The region has the human resource base to tackle these and other challenges, but many who have acquired the necessary skills and experience or are in the process of doing so, are faced with the threat of HIV/AIDS, malaria and other disieses.

This is the greatest threat to the security and development of the region, and to individual countries. In some countries, life expectancy has been cut by about 50 percent in the past two decades. Women are the most vulnerable to HIV/AIDS and are at least 20 percent more likely to be infected than men as a result of inadequate education and poor gender relations.

Malaria is another serious threat to the realization of the Millennium Development Goals (MDGs), contributing to the decrease of the region’s gross domestic product (GDP) by about US$12,000 million annually.

Malaria kills 2.5 million people every year … 90 percent of them in Africa.  Environmental governance in terms of land is well entrenched with so many laws and policies, institutions and stakeholders but yet effectiveness remains a mirage due to various factors, including policy failures.

Some governments have made great strides in opening up the democratic space, with more one-party states being abandoned, and general and presidential elections being held.

Since the end of 2002, presidential or parliamentary elections have taken place in countries such as Nigeria, Togo, Rwanda, Guinea, Algeria, South Africa, Ghana, Namibia, Mozambique and Zimbabwe.

Opposition politics has flourished since the 1990s and has become entrenched in governance systems across Africa. Even though many stakeholders are now involved in governance, inequalities still persist, particularly in terms of access to land resources, especially for women.

Human Rights Watch, for example, reported that governments in many resource-rich countries are abusive, unaccountable and corrupt: "Rather than representing the citizenry, the government becomes predatory, committing abuses to maintain power and controlling the resources of the state for the benefit of a few.”

Managing Africa’s land resources is complex, requiring the input and participation of different stakeholders and interests as well as transparent and effective governance structures.

Governance systems should be able to balance the needs of small and large investors, community and national interests as well as sectoral demands and conflicts.

It is evident from different economic data that land is the foundation upon which the eight Millennium Development Goals (MDGs) … from eradicating extreme poverty and improving gender equality to ensuring environmental sustainability and developing a global partnership for development … can be realized in Africa.
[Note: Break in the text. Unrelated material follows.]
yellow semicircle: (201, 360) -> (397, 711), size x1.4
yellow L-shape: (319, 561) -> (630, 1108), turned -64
Land in Africa is a social, economic and environmental good, and as long as all the ingredients critical to achieving the MDGs through the available land resources are rationed, the goals will remain a chimera.
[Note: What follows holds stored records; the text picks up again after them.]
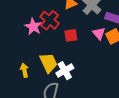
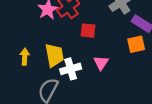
pink triangle: (99, 33) -> (101, 63), moved

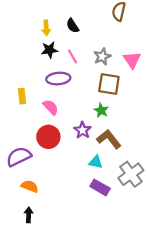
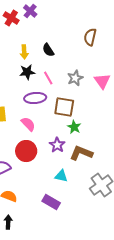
brown square: (109, 84) -> (64, 107), moved
brown L-shape: (109, 139) -> (81, 153), turned -30
cyan triangle: (96, 162) -> (61, 176), moved
purple rectangle: (100, 187) -> (51, 202), moved

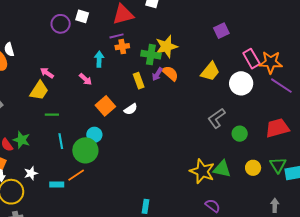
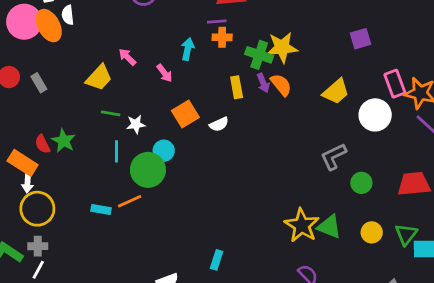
pink arrow: (47, 73) -> (127, 57), moved
purple arrow: (157, 74) -> (263, 83), turned -64
white star: (31, 173) -> (136, 124), moved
The importance of stronger tenure rights, with related improved governance system as the basis for improving sustainable management and enhancing opportunities cannot be overemphasized.

Long before the MDGs were adopted by world leaders in 2000, the World Commission on Environment and Development (WCED) was visionary in its analysis of the role of land in sustainable development, saying in its 1987 World Development Report: In many countries where land is very unequally distributed land reform is a basic requirement.

Without it, institutional and policy changes meant to protect the resource base can actually promote inequalities by shutting the poor off from the resources and by favouring those with large farms, who are better able to obtain the limited credit and services available.

By leaving hundreds of millions without options, such changes can have the opposite of their intended effect, ensuring the continued violation of ecological imperatives.